Activist Russell Fish wants to know the score at DISD.
Mark Graham

Leveling the field

Education activist Russell Fish might have gotten poured out of court in April when state District Judge Martin Richter ruled that he had no right to force the Dallas Independent School District to disclose 10 years of student scores from the Iowa Test of Basic Skills (ITBS), but he is back with a vengeance and new friends. Leading a coalition of the local chapters of the NAACP and LULAC, Fish now finds himself keeping company with State Attorney General John Cornyn, who is siding with Fish on his open-records request.

The Attorney General's Office intends to file an amicus curiae (friend of the court) brief on behalf of Fish when the case is heard before the U.S. Fifth Circuit Court of Appeals.

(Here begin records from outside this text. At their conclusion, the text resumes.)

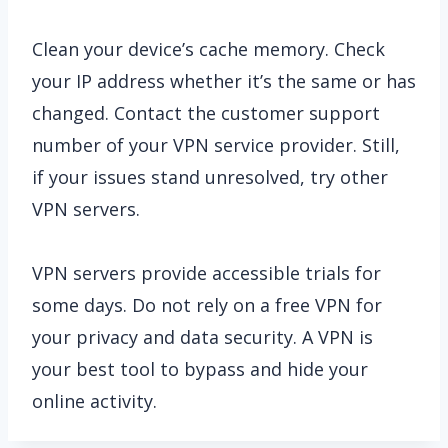
Clean your device’s cache memory. Check
your IP address whether it’s the same or has
changed. Contact the customer support
number of your VPN service provider. Still,
if your issues stand unresolved, try other
VPN servers.
VPN servers provide accessible trials for
some days. Do not rely on a free VPN for
your privacy and data security. A VPN is
your best tool to bypass and hide your
online activity.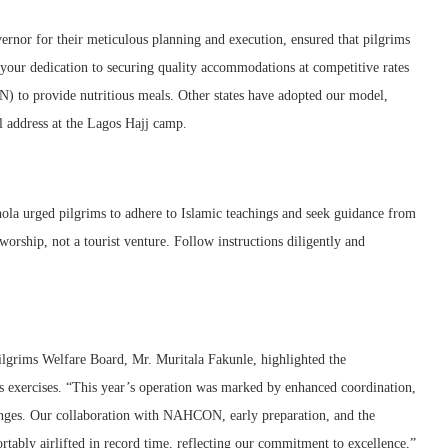
vernor for their meticulous planning and execution, ensured that pilgrims
your dedication to securing quality accommodations at competitive rates
 to provide nutritious meals. Other states have adopted our model,
ll address at the Lagos Hajj camp.
shola urged pilgrims to adhere to Islamic teachings and seek guidance from
 worship, not a tourist venture. Follow instructions diligently and
ilgrims Welfare Board, Mr. Muritala Fakunle, highlighted the
us exercises. “This year’s operation was marked by enhanced coordination,
llenges. Our collaboration with NAHCON, early preparation, and the
tably airlifted in record time, reflecting our commitment to excellence,”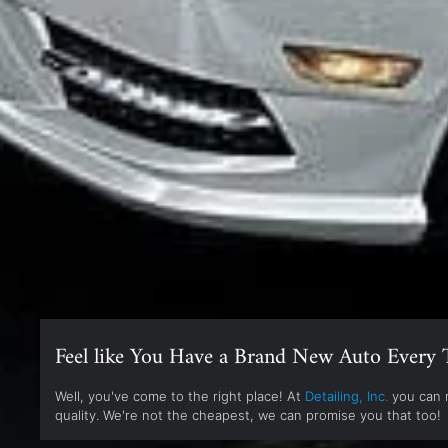
Feel like You Have a Brand New Auto Every 
Well, you've come to the right place! At
Detailing, Inc.
you can r
quality. We're not the cheapest, we can promise you that too!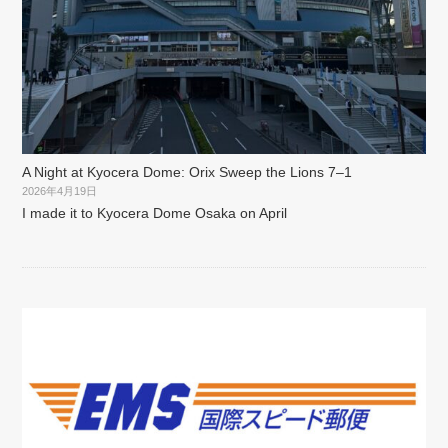
A Night at Kyocera Dome: Orix Sweep the Lions 7–1
2026年4月19日
I made it to Kyocera Dome Osaka on April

And Fish is reveling in the extra muscle. "We're going to come at this with both barrels firing," he says.

Fish found it difficult to understand why he was denied access to the test-score database when he first requested it in October 1997 pursuant to the Texas Public Information Act. He found it particularly galling since the district had already turned over the same information to the Dallas Citizens Council and Texas Instruments for their own private research ("Peep Hole Power," November 5).

Of course, Fish already had a fiery history with DISD, having published the district's financial records on his Web site: He hopes to do the same thing with these test scores and prove that minority students who perform poorly on ITBS tests do so because they are being taught by the worst teachers -- those who have been purposefully dumped into minority schools by district administrators. However, laying blame on teachers for their failure to educate minority students isn't his ultimate goal, he says; it's retraining teachers and reviewing curriculum. But if that means firing consistently bad teachers in the process, so much the better.

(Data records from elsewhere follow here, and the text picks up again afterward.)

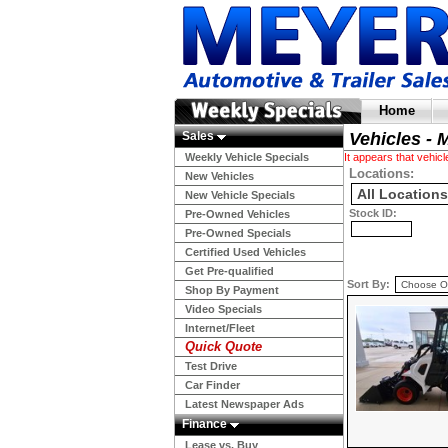
Home
Sales
Vehicles - 
Weekly Vehicle Specials
It appears that vehi
Locations:
New Vehicles
New Vehicle Specials
Stock ID:
Pre-Owned Vehicles
Pre-Owned Specials
Certified Used Vehicles
Get Pre-qualified
Sort By:
Shop By Payment
Video Specials
Internet/Fleet
Quick Quote
Test Drive
Car Finder
Latest Newspaper Ads
Finance
Lease vs. Buy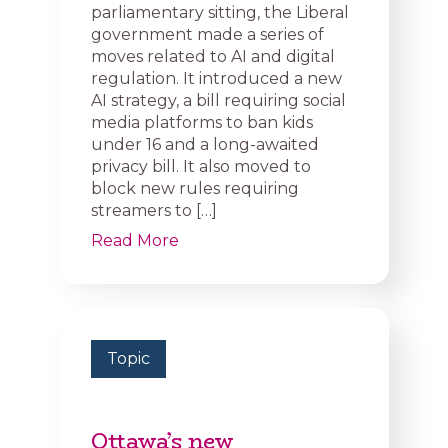
parliamentary sitting, the Liberal
government made a series of
moves related to AI and digital
regulation. It introduced a new
AI strategy, a bill requiring social
media platforms to ban kids
under 16 and a long-awaited
privacy bill. It also moved to
block new rules requiring
streamers to […]
Read More
Topic
Ottawa’s new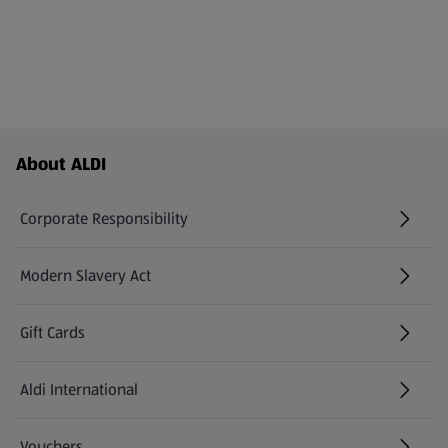
Footer Menu - further links
About ALDI
Corporate Responsibility
Modern Slavery Act
(opens in a new tab)
Gift Cards
Aldi International
(opens in a new tab)
Vouchers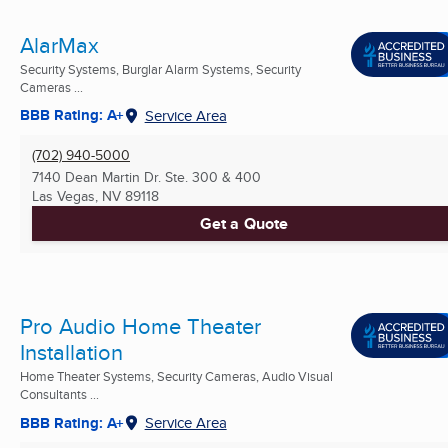
AlarMax
Security Systems, Burglar Alarm Systems, Security
Cameras ...
BBB Rating: A+
Service Area
(702) 940-5000
7140 Dean Martin Dr. Ste. 300 & 400
Las Vegas, NV
89118
Get a Quote
Pro Audio Home Theater
Installation
Home Theater Systems, Security Cameras, Audio Visual
Consultants ...
BBB Rating: A+
Service Area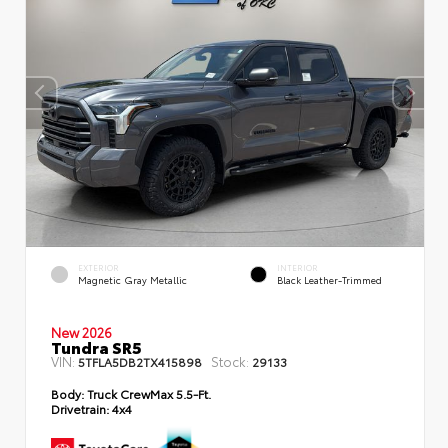
EXTERIOR
INTERIOR
Magnetic Gray Metallic
Black Leather-Trimmed
New 2026
Tundra SR5
VIN:
Stock:
5TFLA5DB2TX415898
29133
Body:
Truck CrewMax 5.5-Ft.
Drivetrain:
4x4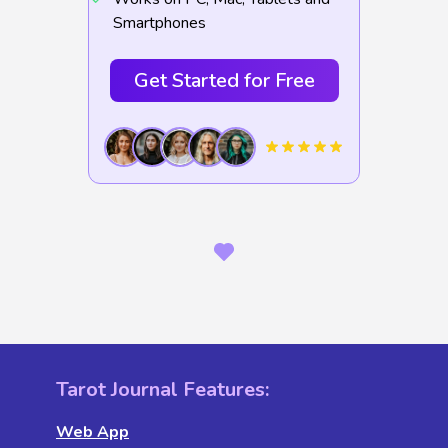
Smartphones
Get Started for Free
Tarot Journal Features:
Web App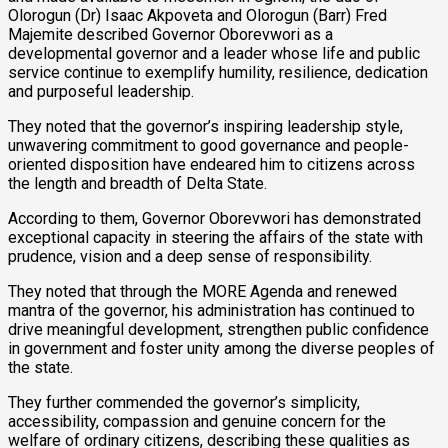
Olorogun (Dr) Isaac Akpoveta and Olorogun (Barr) Fred
Majemite described Governor Oborevwori as a
developmental governor and a leader whose life and public
service continue to exemplify humility, resilience, dedication
and purposeful leadership.
They noted that the governor’s inspiring leadership style,
unwavering commitment to good governance and people-
oriented disposition have endeared him to citizens across
the length and breadth of Delta State.
According to them, Governor Oborevwori has demonstrated
exceptional capacity in steering the affairs of the state with
prudence, vision and a deep sense of responsibility.
They noted that through the MORE Agenda and renewed
mantra of the governor, his administration has continued to
drive meaningful development, strengthen public confidence
in government and foster unity among the diverse peoples of
the state.
They further commended the governor’s simplicity,
accessibility, compassion and genuine concern for the
welfare of ordinary citizens, describing these qualities as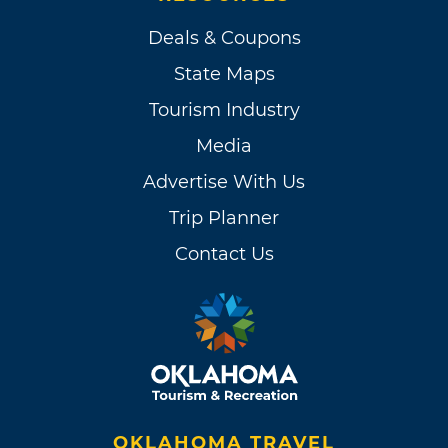
Deals & Coupons
State Maps
Tourism Industry
Media
Advertise With Us
Trip Planner
Contact Us
OKLAHOMA TRAVEL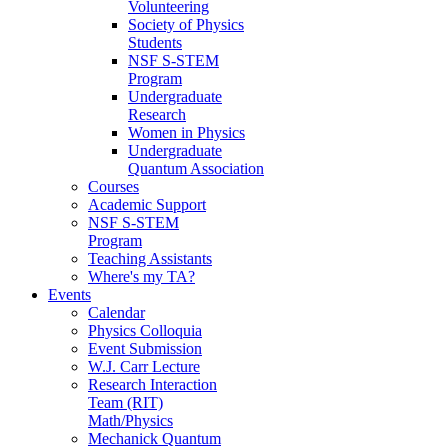
Volunteering
Society of Physics
Students
NSF S-STEM
Program
Undergraduate
Research
Women in Physics
Undergraduate
Quantum Association
Courses
Academic Support
NSF S-STEM
Program
Teaching Assistants
Where's my TA?
Events
Calendar
Physics Colloquia
Event Submission
W.J. Carr Lecture
Research Interaction
Team (RIT)
Math/Physics
Mechanick Quantum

DISD first told Fish he couldn't have the scores, then the district said he could have them for a processing fee of $4,000, claims Fish. Once he threatened to sue, DISD reduced its asking price to $2,040. But Fish believed the school district would stall indefinitely because it was bent on protecting itself and blaming students for their own academic inadequacies. So he formed a coalition with the two minority groups and convinced the nonprofit Texas Justice Foundation to represent them in a lawsuit, which was filed in October.

But on April 19, Judge Richter granted DISD's motion for summary judgment, signing a one-page order that offered little justification for his ruling. Tom Stack, attorney for the Texas Justice Foundation, took issue with the order, believing DISD had contradicted itself in its own motions. At one point, according to Stack, the district denied that the data Fish requested even existed, and then in a subsequent motion, it supplied evidence that DISD's own statistician, Dr. Robert Mendro, had used the data in a school district study.

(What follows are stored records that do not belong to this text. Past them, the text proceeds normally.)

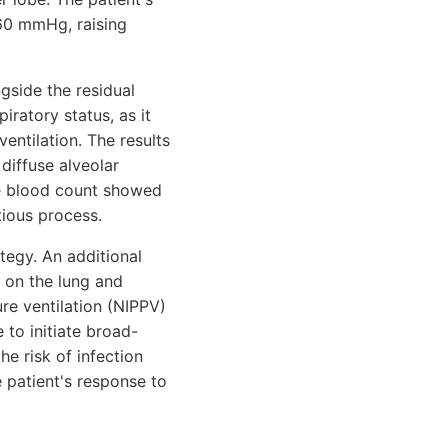
/60 mmHg, raising
gside the residual
iratory status, as it
entilation. The results
diffuse alveolar
ete blood count showed
tious process.
tegy. An additional
e on the lung and
ure ventilation (NIPPV)
to initiate broad-
he risk of infection
 patient's response to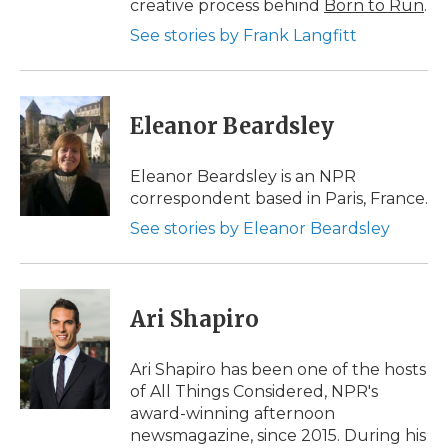
creative process behind
Born to Run
.
See stories by Frank Langfitt
Eleanor Beardsley
Eleanor Beardsley is an NPR
correspondent based in Paris, France.
See stories by Eleanor Beardsley
Ari Shapiro
Ari Shapiro has been one of the hosts
of All Things Considered, NPR's
award-winning afternoon
newsmagazine, since 2015. During his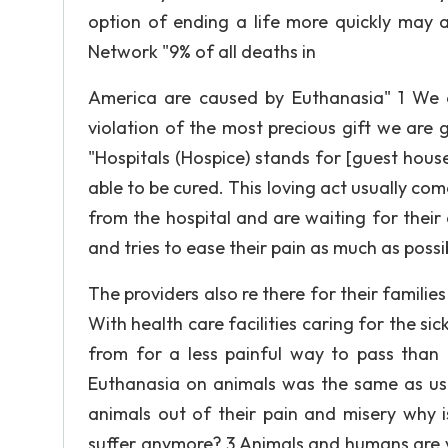
option of ending a life more quickly may 
Network "9% of all deaths in
America are caused by Euthanasia" 1 We are
violation of the most precious gift we are 
"Hospitals (Hospice) stands for [guest house
able to be cured. This loving act usually co
from the hospital and are waiting for thei
and tries to ease their pain as much as possi
The providers also re there for their famili
With health care facilities caring for the si
from for a less painful way to pass than
Euthanasia on animals was the same as usi
animals out of their pain and misery why 
suffer anymore? 3 Animals and humans are va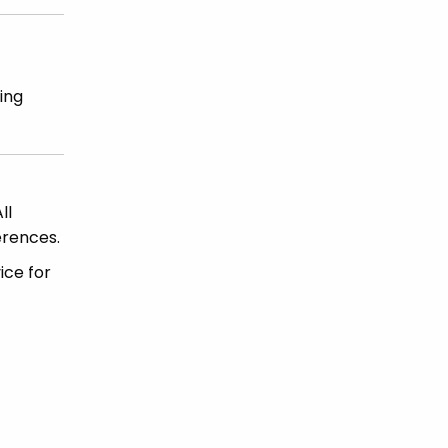
ing
ll
erences.
ice for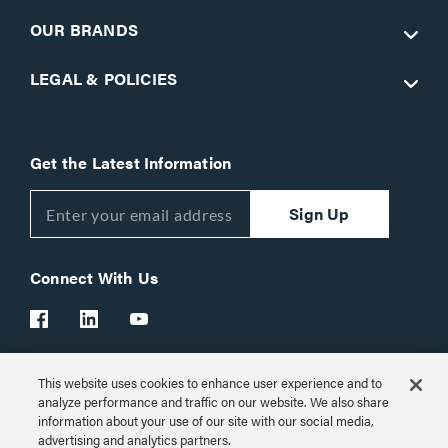
OUR BRANDS
LEGAL & POLICIES
Get the Latest Information
Sign Up
Connect With Us
This website uses cookies to enhance user experience and to
Customer Support:
1-866-977-3901
analyze performance and traffic on our website. We also share
information about your use of our site with our social media,
© 2026 Legrand AV Inc.
advertising and analytics partners.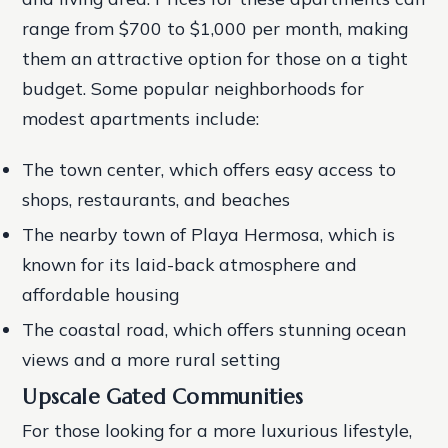
range from $700 to $1,000 per month, making
them an attractive option for those on a tight
budget.
Some popular neighborhoods for
modest apartments include:
The town center, which offers easy access to
shops, restaurants, and beaches
The nearby town of Playa Hermosa, which is
known for its laid-back atmosphere and
affordable housing
The coastal road, which offers stunning ocean
views and a more rural setting
Upscale Gated Communities
For those looking for a more luxurious lifestyle,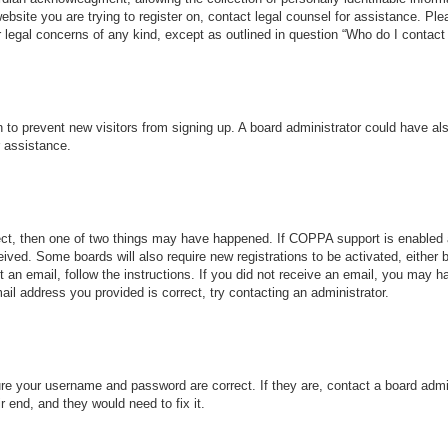
 website you are trying to register on, contact legal counsel for assistance. P
r legal concerns of any kind, except as outlined in question “Who do I contact 
ion to prevent new visitors from signing up. A board administrator could have
r assistance.
ect, then one of two things may have happened. If COPPA support is enabled 
ceived. Some boards will also require new registrations to be activated, either
nt an email, follow the instructions. If you did not receive an email, you may
ail address you provided is correct, try contacting an administrator.
ure your username and password are correct. If they are, contact a board admi
r end, and they would need to fix it.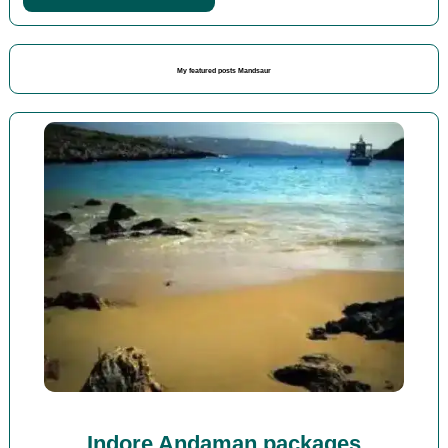
My featured posts Mandsaur
Indore Andaman packages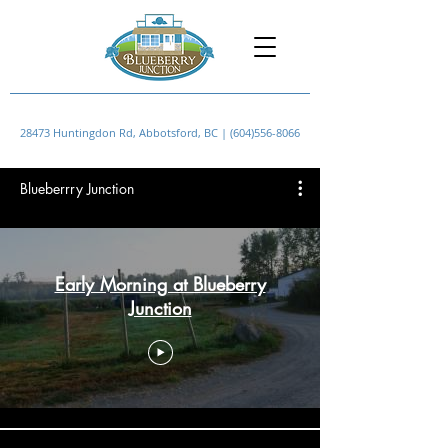
28473 Huntingdon Rd, Abbotsford, BC |
(604)556-8066
Blueberrry Junction
Early Morning at Blueberry
Junction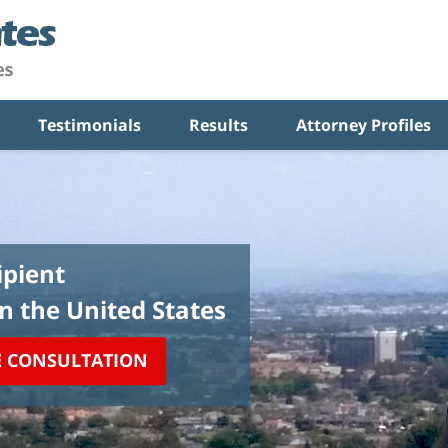
Testimonials
Results
Attorney Profiles
pient
in the United States
E CONSULTATION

After the ruling, Stack approached the AG's office about getting involved in the case. He did so based on Cornyn's "assertions that his office was going to take an active role in open records," says Stack. "We thought this could be a prime case for them to show how serious they were about it."

The attorney general, as state's chief enforcer of the act, took Stack up on his challenge. The Dallas Observer has obtained a copy of a three-page letter written on August 10 by Special Assistant Attorney General for Litigation John Greytok and addressed to DISD attorney Eric Moye. Greytok strongly urged DISD to reconsider its stance and release the ITBS scores to Russell Fish. He concluded by saying that after studying the court file, "it is difficult to understand how DISD can deny access to the public records...Mr. Fish's request properly invoked his rights under the Texas Public Information Act."

The letter also stated that Attorney General Cornyn planned to file an amicus brief in the case. A friend of the court brief is submitted when a case involves larger issues than just those presented by the parties -- often issues relating to public policy.

DISD attorney Eric Moye says that he replied to Greytok's letter, but he refused to reveal his response, suggesting that the Observer needed to ask the AG's office what he had said. Heather Brown, a spokesperson for the Attorney General's Office, had no comment about Moye's response, though she did reveal somewhat diplomatically why her boss felt compelled to get involved in the DISD case. "The attorney general is concerned about enforcing the open-records statute and affording the public's right to know."

Fish will also receive further legal support from the nonprofit Freedom of Information Foundation of Texas, which also intends to file an amicus brief. Sally Romano, a volunteer lawyer with the foundation, finds it curious that the attorney general is now willing to participate. "It'll be interesting to see which issue [Cornyn] thinks is the most important," says Romano. "It would be nice to see him address the procedural screw-ups, the way the school district dragged their feet. It's the sort of thing that [DISD] knows is not a big enough deal for the AG to go ballistic about, so they do just enough of it to drive you nuts."

According to attorney Stack, this whole controversy could have been over months ago when he offered the DISD a settlement on behalf of Fish and the coalition. But Stack says that the district was unwilling to move: "They seemed more concerned about teachers than students, more concerned about teachers than parents." Fish is hoping that with a little help from the AG's office and the appellate court, DISD will rearrange its priorities.